Uncovering fashion developments in the seventeenth and eighteenth century Atlantic world sometimes involved decoding sources in which dress was only incidentally or obliquely considered. But dress was often a major subject for both writers and artists, because what people wore was widely considered an index of their potential for commerce, conversion, or conquest. And occasionally a document or image would openly address fashion rather than just clothing. Travelers did this a lot, particularly Europeans who commented disdainfully on colonial dress habits. But clergy could also be sharp observers; perhaps my favorite (and certainly one of the most fulsome) was the French Jesuit Paul Ragueneau, who in 1657 reported on the Native North American fashions—including bodily ornamentation—that he had encountered in missionary work in the Saint Lawrence River valley. For the most part, Ragueneau didn’t judge those fashions favorably, but he was fascinated enough to provide a wonderfully detailed account, further enriched by comparisons to contemporary French practices.
What do you think someone who is interested in understanding the culture, economics, and industry of fashion today might learn from your book? How does your book speak to those interested in fashion today?

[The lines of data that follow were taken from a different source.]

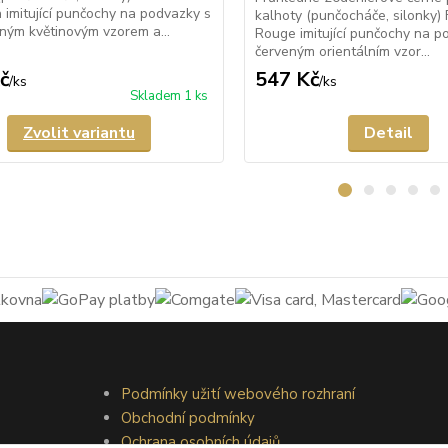
imitující punčochy na podvazky s
kalhoty (punčocháče, silonky)
ným květinovým vzorem a...
Rouge imitující punčochy na p
červeným orientálním vzor...
č
547 Kč
/
ks
/
ks
Skladem 1 ks
Zvolit variantu
Detail
Podmínky užití webového rozhraní
Obchodní podmínky
Ochrana osobních údajů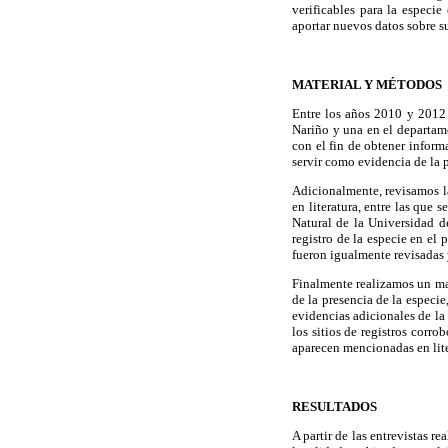
verificables para la especie
aportar nuevos datos sobre s
MATERIAL Y MÉTODOS
Entre los años 2010 y 2012 
Nariño y una en el departam
con el fin de obtener inform
servir como evidencia de la p
Adicionalmente, revisamos la
en literatura, entre las que
Natural de la Universidad 
registro de la especie en e
fueron igualmente revisadas 
Finalmente realizamos un map
de la presencia de la especie
evidencias adicionales de la
los sitios de registros corr
aparecen mencionadas en lite
RESULTADOS
A partir de las entrevistas 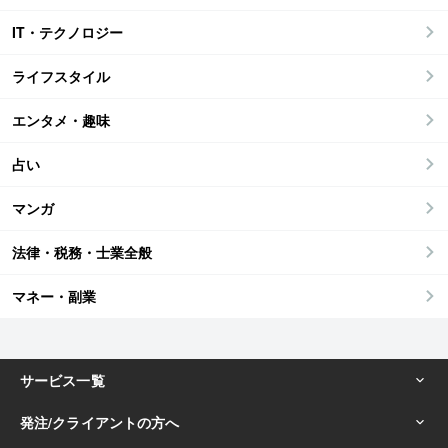
IT・テクノロジー
ライフスタイル
エンタメ・趣味
占い
マンガ
法律・税務・士業全般
マネー・副業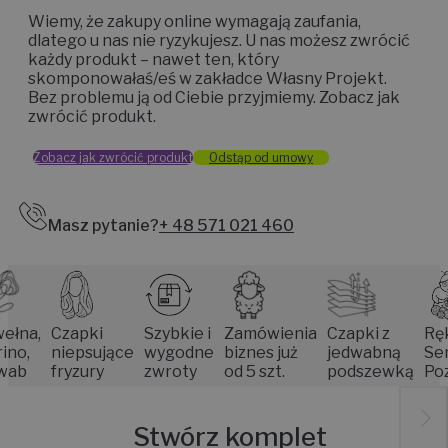
Wiemy, że zakupy online wymagają zaufania,
dlatego u nas nie ryzykujesz. U nas możesz zwrócić
każdy produkt – nawet ten, który
skomponowałaś/eś w zakładce Własny Projekt.
Bez problemu ją od Ciebie przyjmiemy. Zobacz jak
zwrócić produkt.
Zobacz jak zwrócić produkt
Odstąp od umowy
Masz pytanie?
+ 48 571 021 460
,
Czapki
Szybkie i
Zamówienia
Czapki z
Rękodz
niepsujące
wygodne
biznes już
jedwabną
Seniore
fryzury
zwroty
od 5 szt.
podszewką
Poznan
Stwórz komplet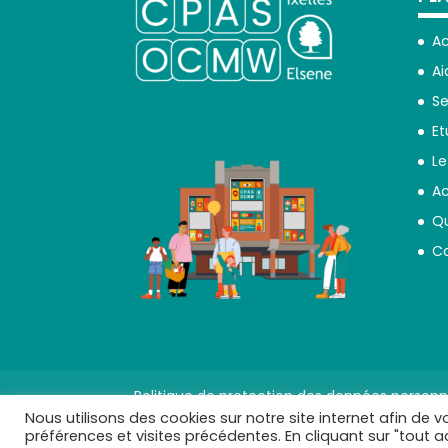
Ac
Ai
Se
Et
Le
Ac
Qu
C
Politique de protection des données personn
Nous utilisons des cookies sur notre site internet afin d
préférences et visites précédentes. En cliquant sur "tout 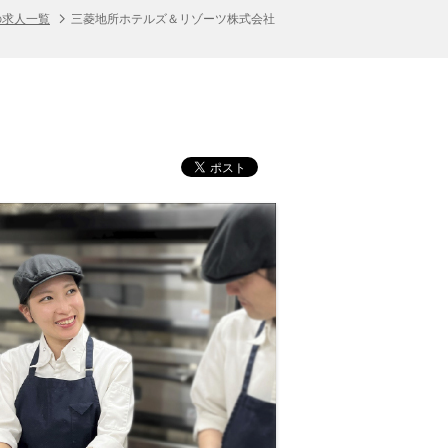
の求人一覧
三菱地所ホテルズ＆リゾーツ株式会社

The Material Atlantic demonstrates that fashion has multiple origins, modes of expression, and meanings, even while it draws on broadly available materials and widely circulated styles. Free settlers sought to emulate metropolitan modes, which they learned about from new forms of product promotion and marketing or even ordered directly from European centers. Yet most Atlantic fashions were created in all manner of locations beyond the metropoles by diverse people and comprised disparate amalgams of occupational and environmental needs, social identifications and aspirations, long-standing and new cultural rules, and locally available supplies of cloth and other dress materials. Hybrid in character, and involving novel fabrics, apparel, and styles along with rearrangements of existing items, these fashions involved not just apparel but the totality of body covering, notably hair treatments and corporeal ornamentation—tattooing, body painting, and piercing. Thus Atlantic fashions prescribed, governed, and expressed behavior and attitudes of a wide array of people rather than providing a uniform template. Participants had unequal access to the stuff of fashion, as wealth, status, gender, and occupation helped determine individuals’ and groups’ ability to determine their dress styles. But fashion creation was ubiquitous.